Data for this exercise section start

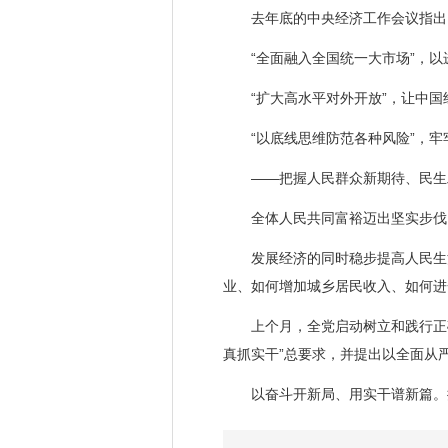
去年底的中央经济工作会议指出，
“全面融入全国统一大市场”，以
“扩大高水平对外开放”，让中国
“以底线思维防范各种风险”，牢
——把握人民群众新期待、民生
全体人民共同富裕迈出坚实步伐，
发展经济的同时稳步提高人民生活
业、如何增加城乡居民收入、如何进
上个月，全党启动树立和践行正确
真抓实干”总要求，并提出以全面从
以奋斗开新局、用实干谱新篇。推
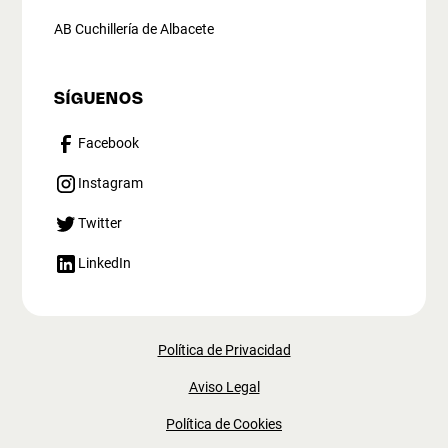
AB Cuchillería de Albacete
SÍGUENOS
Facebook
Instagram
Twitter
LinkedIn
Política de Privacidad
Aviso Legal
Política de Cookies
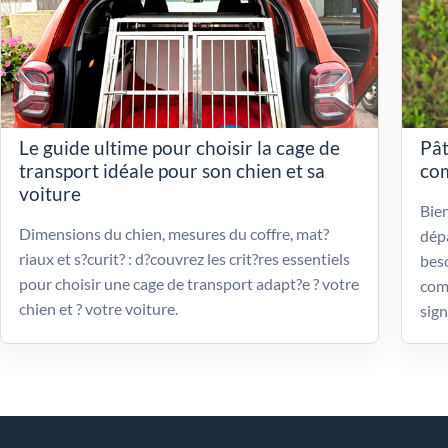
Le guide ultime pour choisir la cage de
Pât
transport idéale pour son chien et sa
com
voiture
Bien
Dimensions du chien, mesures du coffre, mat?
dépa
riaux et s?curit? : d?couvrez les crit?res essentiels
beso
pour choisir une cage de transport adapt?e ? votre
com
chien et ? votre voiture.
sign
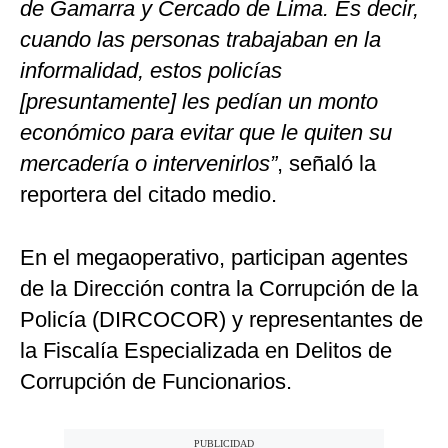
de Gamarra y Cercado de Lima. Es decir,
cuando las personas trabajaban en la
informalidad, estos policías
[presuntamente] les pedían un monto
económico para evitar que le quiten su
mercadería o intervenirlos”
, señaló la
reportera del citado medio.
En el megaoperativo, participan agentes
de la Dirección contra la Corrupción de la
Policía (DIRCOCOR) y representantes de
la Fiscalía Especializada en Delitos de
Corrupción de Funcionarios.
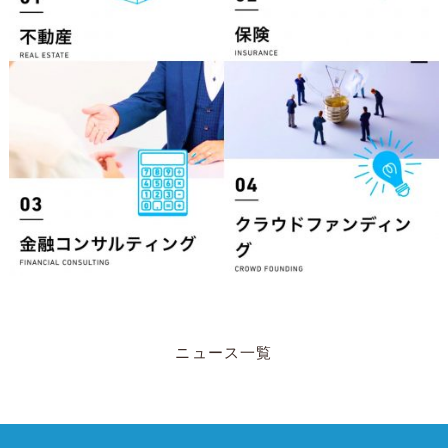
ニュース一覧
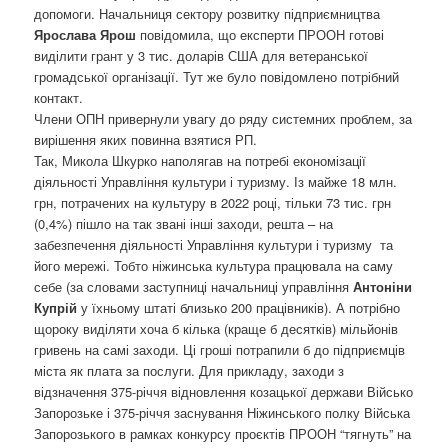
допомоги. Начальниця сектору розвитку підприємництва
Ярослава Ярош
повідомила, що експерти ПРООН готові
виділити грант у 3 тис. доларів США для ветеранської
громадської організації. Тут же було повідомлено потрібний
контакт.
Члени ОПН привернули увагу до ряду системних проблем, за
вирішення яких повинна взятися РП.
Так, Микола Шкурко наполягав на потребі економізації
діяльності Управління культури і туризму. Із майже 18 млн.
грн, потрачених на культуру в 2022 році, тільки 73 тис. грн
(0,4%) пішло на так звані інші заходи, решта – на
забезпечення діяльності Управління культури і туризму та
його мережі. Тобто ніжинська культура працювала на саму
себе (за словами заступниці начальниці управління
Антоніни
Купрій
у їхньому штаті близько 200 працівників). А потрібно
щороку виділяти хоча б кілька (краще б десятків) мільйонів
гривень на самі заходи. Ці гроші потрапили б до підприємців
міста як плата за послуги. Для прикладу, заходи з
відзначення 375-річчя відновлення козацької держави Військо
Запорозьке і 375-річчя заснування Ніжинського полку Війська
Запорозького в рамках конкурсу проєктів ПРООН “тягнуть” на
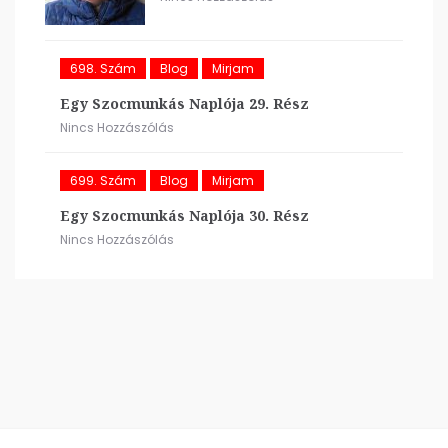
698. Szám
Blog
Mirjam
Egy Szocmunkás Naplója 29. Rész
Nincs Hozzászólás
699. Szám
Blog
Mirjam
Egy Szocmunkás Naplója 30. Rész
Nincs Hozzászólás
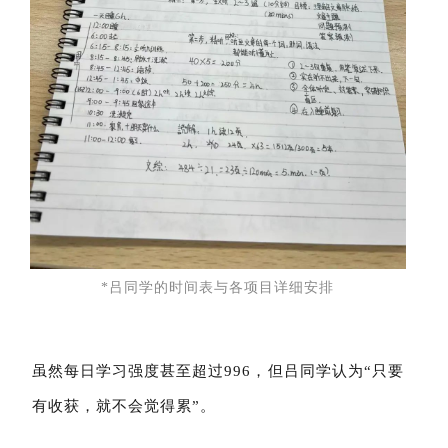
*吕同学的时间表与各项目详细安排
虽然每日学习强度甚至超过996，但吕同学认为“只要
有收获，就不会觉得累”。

Data for this exercise section end
Data for this exercise section start

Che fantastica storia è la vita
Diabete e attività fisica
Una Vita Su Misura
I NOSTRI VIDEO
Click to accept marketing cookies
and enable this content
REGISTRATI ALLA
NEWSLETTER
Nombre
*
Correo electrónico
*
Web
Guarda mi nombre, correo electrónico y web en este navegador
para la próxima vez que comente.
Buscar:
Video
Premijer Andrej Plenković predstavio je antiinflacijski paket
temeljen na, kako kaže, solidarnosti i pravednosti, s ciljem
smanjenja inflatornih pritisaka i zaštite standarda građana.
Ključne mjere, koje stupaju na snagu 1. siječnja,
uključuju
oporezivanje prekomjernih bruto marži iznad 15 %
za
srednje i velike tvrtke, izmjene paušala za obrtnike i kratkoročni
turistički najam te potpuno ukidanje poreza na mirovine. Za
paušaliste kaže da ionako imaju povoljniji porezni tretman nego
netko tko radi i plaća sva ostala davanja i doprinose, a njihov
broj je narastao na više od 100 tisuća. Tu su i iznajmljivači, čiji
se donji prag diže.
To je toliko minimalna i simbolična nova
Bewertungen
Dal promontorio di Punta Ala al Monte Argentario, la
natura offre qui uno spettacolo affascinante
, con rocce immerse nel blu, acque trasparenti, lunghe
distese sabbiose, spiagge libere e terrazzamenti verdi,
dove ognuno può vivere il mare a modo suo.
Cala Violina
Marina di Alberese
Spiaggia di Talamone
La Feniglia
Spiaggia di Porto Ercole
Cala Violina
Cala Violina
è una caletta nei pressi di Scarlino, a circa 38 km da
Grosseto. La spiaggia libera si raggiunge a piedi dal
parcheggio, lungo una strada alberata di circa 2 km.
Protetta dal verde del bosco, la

Data for this exercise section end

-- Problem description --
For the data above, set down exactly the lines from the line with "以奋斗开新局、用实干谱新篇。推" to the line with "Policía (DIRCOCOR) y representantes de", both included, leaving pictures out.

-- Solution for this task --
以奋斗开新局、用实干谱新篇。推
AB Cuchillería de Albacete
SÍGUENOS
Facebook
Instagram
Twitter
LinkedIn
Política de Privacidad
Aviso Legal
Política de Cookies
Le guide ultime pour choisir la cage de
Pât
transport idéale pour son chien et sa
com
voiture
Bien
Dimensions du chien, mesures du coffre, mat?
dépa
riaux et s?curit? : d?couvrez les crit?res essentiels
beso
pour choisir une cage de transport adapt?e ? votre
com
chien et ? votre voiture.
sign
de Gamarra y Cercado de Lima. Es decir,
cuando las personas trabajaban en la
informalidad, estos policías
[presuntamente] les pedían un monto
económico para evitar que le quiten su
mercadería o intervenirlos”
, señaló la
reportera del citado medio.
En el megaoperativo, participan agentes
de la Dirección contra la Corrupción de la
Policía (DIRCOCOR) y representantes de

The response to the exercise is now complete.